Enfin, d’autres études observent également le rôle protecteur du soutien social en provenance des pairs, vis-à-vis du stress et de la dépression. Ainsi, Mac Georges et al. (2005), rapportent une association positive entre stress académique et dépression chez des étudiants mais avancent que la communication émotionnelle en terme de soutien affectif tend à diminuer ce lien et serait un facteur protecteur. Ellonen et al. (2008) observent également sur un large échantillon de 95103 adolescents finlandais que ceux rapportant n’ayant jamais perçu de support social étaient 8 fois plus susceptibles de développer une symptomatologie dépressive que les autres. Lin et al. (2008) relèvent pour leur part un lien entre la dépression et le sentiment de diminution de la satisfaction dans le groupe de pairs de l’adolescent.
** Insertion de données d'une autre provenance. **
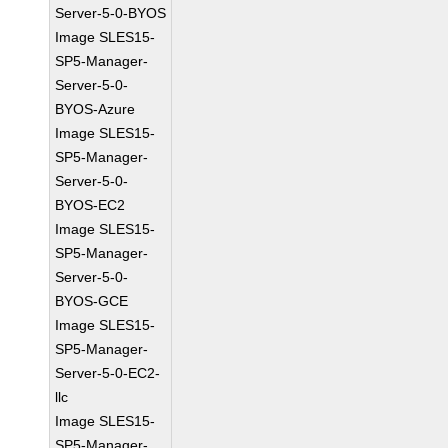
Server-5-0-BYOS
Image SLES15-
SP5-Manager-
Server-5-0-
BYOS-Azure
Image SLES15-
SP5-Manager-
Server-5-0-
BYOS-EC2
Image SLES15-
SP5-Manager-
Server-5-0-
BYOS-GCE
Image SLES15-
SP5-Manager-
Server-5-0-EC2-
llc
Image SLES15-
SP5-Manager-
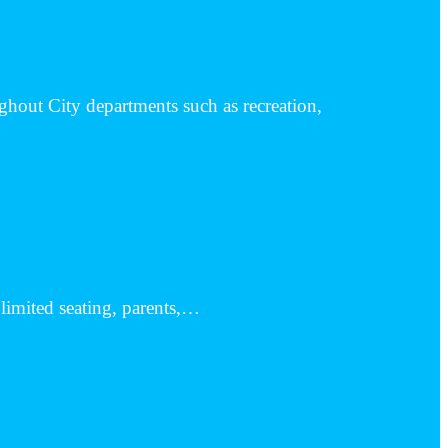
hout City departments such as recreation,
o limited seating, parents,…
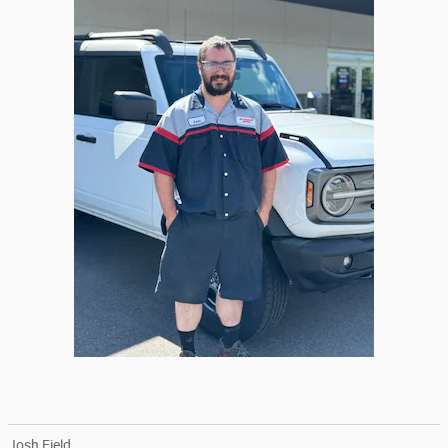
Josh Field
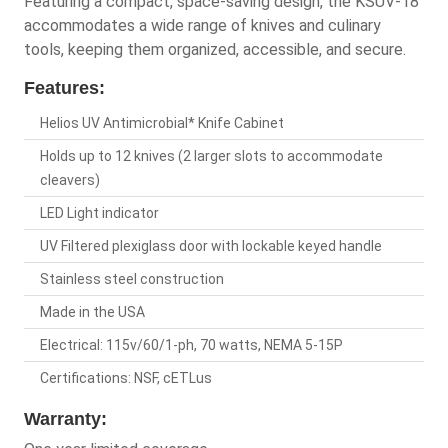
Featuring a compact, space-saving design, the KSUV-18
accommodates a wide range of knives and culinary
tools, keeping them organized, accessible, and secure.
Features:
Helios UV Antimicrobial* Knife Cabinet
Holds up to 12 knives (2 larger slots to accommodate
cleavers)
LED Light indicator
UV Filtered plexiglass door with lockable keyed handle
Stainless steel construction
Made in the USA
Electrical: 115v/60/1-ph, 70 watts, NEMA 5-15P
Certifications: NSF, cETLus
Warranty:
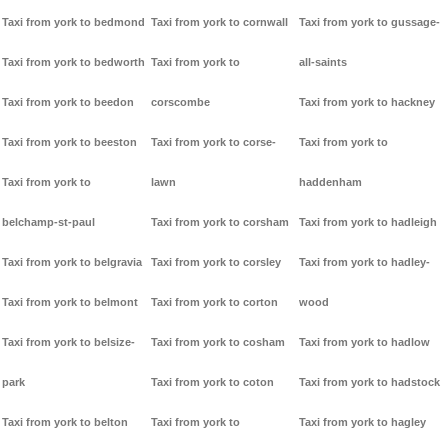
Taxi from york to bedmond
Taxi from york to cornwall
Taxi from york to gussage-
Taxi from york to bedworth
Taxi from york to
all-saints
Taxi from york to beedon
corscombe
Taxi from york to hackney
Taxi from york to beeston
Taxi from york to corse-
Taxi from york to
Taxi from york to
lawn
haddenham
belchamp-st-paul
Taxi from york to corsham
Taxi from york to hadleigh
Taxi from york to belgravia
Taxi from york to corsley
Taxi from york to hadley-
Taxi from york to belmont
Taxi from york to corton
wood
Taxi from york to belsize-
Taxi from york to cosham
Taxi from york to hadlow
park
Taxi from york to coton
Taxi from york to hadstock
Taxi from york to belton
Taxi from york to
Taxi from york to hagley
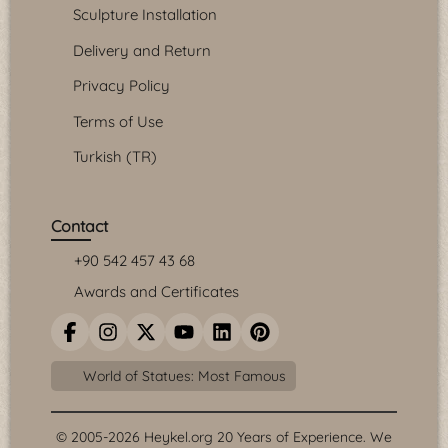
Sculpture Installation
Delivery and Return
Privacy Policy
Terms of Use
Turkish (TR)
Contact
+90 542 457 43 68
Awards and Certificates
World of Statues: Most Famous
© 2005-2026 Heykel.org 20 Years of Experience. We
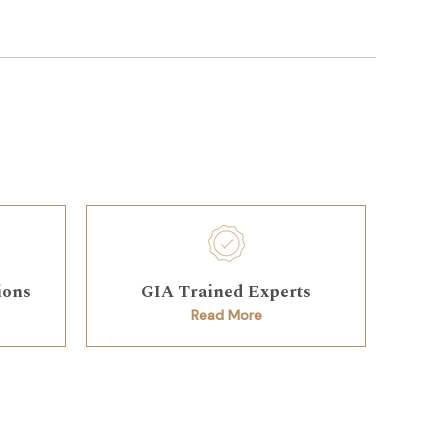
ions
GIA Trained Experts
Read More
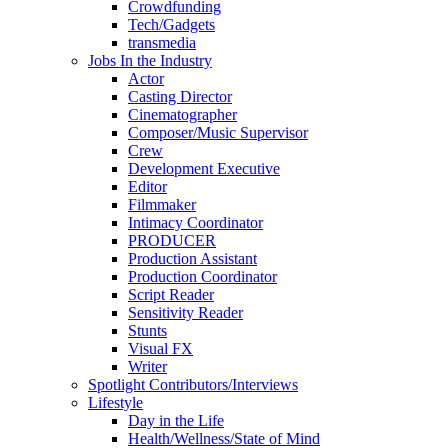
Crowdfunding
Tech/Gadgets
transmedia
Jobs In the Industry
Actor
Casting Director
Cinematographer
Composer/Music Supervisor
Crew
Development Executive
Editor
Filmmaker
Intimacy Coordinator
PRODUCER
Production Assistant
Production Coordinator
Script Reader
Sensitivity Reader
Stunts
Visual FX
Writer
Spotlight Contributors/Interviews
Lifestyle
Day in the Life
Health/Wellness/State of Mind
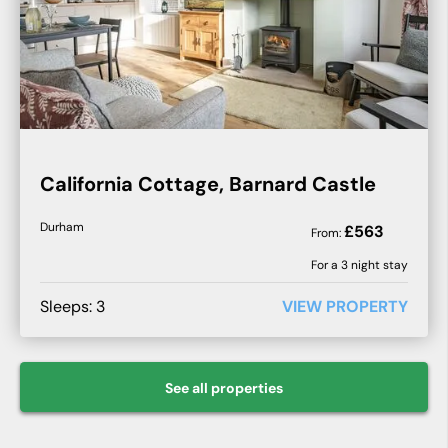
California Cottage, Barnard Castle
Durham
£
563
From:
For a
3
night stay
Sleeps:
3
VIEW PROPERTY
See all
properties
17 Traduit de l’anglais 18

75

La partie que nous venons de voir avait donc comme finalité de définir ce qu’est la dépression à l’adolescence. Nous avons également tenté de balayer de la façon la plus exhaustive possible quels en sont les différents déterminismes. Nous nous sommes penchés à cette fin tantôt sur la question des facteurs endogènes, notamment en termes psychodynamique de dépressivité et de dépression adolescente ; tantôt exogènes, et plus particulièrement en nous intéressant à la question du stress chronique scolaire, soit du facteur scolaire vis-à-vis de la dépression à cet âge.